Support Vector Machine Example 2 - Regression

Support Vector Machine Example 1 is a classification problem, that is, the output was a categorical variable, indicating that the case belongs to one of a number of discrete classes.

STATISTICA SVM can also be used for regression problems, where the output is a continuous numeric variable, in which context it acts as a nonlinear regression technique, where the complexity of the nonlinear regression curve is controlled via the number of support vectors, but of course the designer does not explicitly state a functional form for the regression curve. Hence, it is a nonparametric technique.

Data file. Open the Poverty.sta data file, which is located in the /Example/Datasets directory of STATISTICA. The data are based on a comparison of 1960 and 1970 Census figures for a random selection of 30 counties. The names of the counties are entered as case names. This example data file is also discussed in Multiple Regression Example 1: Standard Regression Analysis.

Starting the analysis. Select Machine Learning (Bayesian, Support Vectors, Nearest Neighbor) from the Data Mining menu to display the Machine Learning Startup Panel. Select Support Vector Machine and click the OK button to display the Support Vector Machines dialog.

Analysis settings. Click the Variables button to display a standard variable selection dialog, select PT_POOR as the Continuous dependent variable and all of the other variables in the data file as the Continuous predictor (independent) variable list, and click the OK button.

At this stage, you can change the specifications of the analysis, e.g., the sampling technique to be used for dividing the data into train and test samples, the SVM and kernel types, etc. Note that some of these analysis settings are not available until the variables are selected. It is recommended that you always provide a test sample as an independent check on the model performance. The Divide data into train and test samples check box and the Use random sampling option button are selected by default on the Sampling tab.

Note. If your data set is particularly small, the finite data size effect might be large enough, which can render the SVM algorithm from obtaining a good estimate of the model parameters (such as capacity and epsilon). In circumstances such as this, you can resort to the cross-validation method for, generally speaking, obtaining more reliable estimates of these parameters.

One thing you may have noticed by now is the difference between the typical values of the independent variables. This may be counter productive when constructing a good SVM regression model. To alleviate this problem you may want to rescale your variables to lay in the range 0 to 1. This will ensure that all variables are treated on the same scale. To do this, display the Training tab and select the Scale continuous independent variable(s) and Scale continuous dependent variable check boxes.

Leaving the rest of the options at the default settings, click the OK button. This will initiate SVM training (model fitting) which is carried out in two stages. In the first stage, a search is made for estimates of capacity and epsilon that achieve the lowest regression error. In the second phase of training, the estimated value of capacity and epsilon are used to train an SVM model using the entire training sample.

When training is complete, the Support Vector Machine Results dialog is displayed.

Reviewing results. From the Results dialog, you can specify to review the results in the form of spreadsheets, reports, and/or graphs.

In the Summary box at the top of the Results dialog are specifications of the SVM model, including the number of support vectors and their types, and the kernels and their parameter(s). Also displayed are other specifications made in the Support Vector Machines dialog, shown here for your reference, including the dependent and independent variable list, and the value of the training constants (capacity, epsilon, and nu). Also listed are the cross-validation results (when applicable) as well as regression statistics for training, test, and overall samples such as mean error squared, standard deviation ratio, and correlation coefficients.

STATISTICA SVM constructs the regression function through a set of support vectors and coefficients. On the Quick tab, click the Model button to display the spreadsheets of these quantities. This can be useful for a detailed review of the SVM model or for inclusion in reports.

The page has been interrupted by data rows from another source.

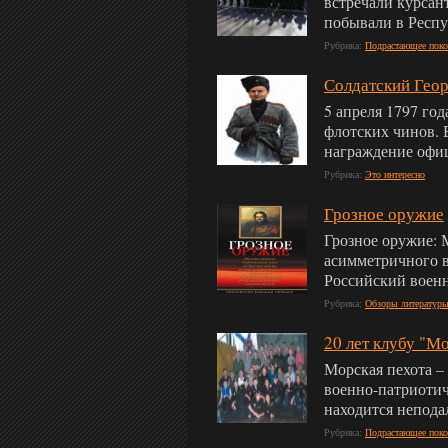
встречали курсан
побывали в Респу
Рубрика:
Подрастающее поко
Солдатский Гео
5 апреля 1797 го
флотских чинов. 
награждение о
Рубрика:
Это интересно
Грозное оружие
Грозное оружие: 
асимметричного в
Российский воен
Рубрика:
Обзоры литератур
20 лет клубу "М
Морская пехота – 
военно-патриотич
находится неподал
Рубрика:
Подрастающее поко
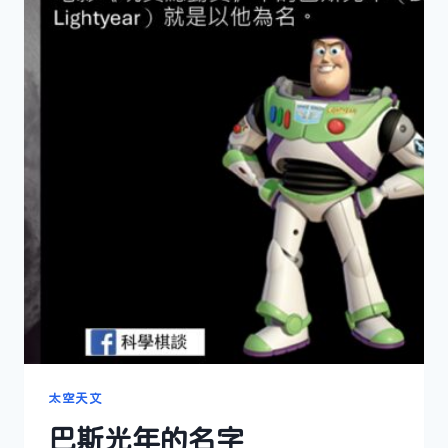
太空天文
巴斯光年的名字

Further information can be obtained by clicking the Descriptive statistics button, which will display a spreadsheet containing various regression statistics including the S.D. ratio and the correlation coefficient between the observed and predicted values.

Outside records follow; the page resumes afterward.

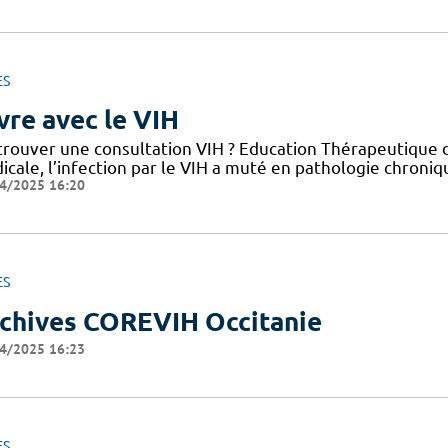
ES
vre avec le VIH
trouver une consultation VIH ? Education Thérapeutique d
cale, l’infection par le VIH a muté en pathologie chroniq
4/2025 16:20
ES
chives COREVIH Occitanie
4/2025 16:23
ES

You can also display the spreadsheet of predictions (and include any other variables that might be of interest to you, e.g., independents, residuals, etc., by selecting the respective check box on the Quick tab), as well as create histogram plots of these variables.

Further graphical review of the results can be made by selecting the Plots tab, where you can create two- and three-dimensional plots of the variables and predictions and their residuals. Note that you can display more than one variable in two-dimensional scatterplots.

For example, shown above is a scatterplot of the predicted and observed values plotted against the values in variable N_EMPLD. In general, this type of plot will provide an effective way of comparing model predictions with the observed data. To produce the graph shown above, select N_EMPLD from the X-axis list and Observed and Predicted from the Y-axis list. Then click the Graphs of X and Y button.

Note that you can produce these results for any sample by selecting the appropriate option in the Sample group box of the Support Vector Machine Results dialog.

Finally, you can perform a "what if?" analysis via the Custom predictions tab. You can define new cases (that are not drawn from the data set) and execute the SVM model. This allows you to perform ad-hoc, "What if?" analyses. The prediction of the model can be created by clicking the Predictions button.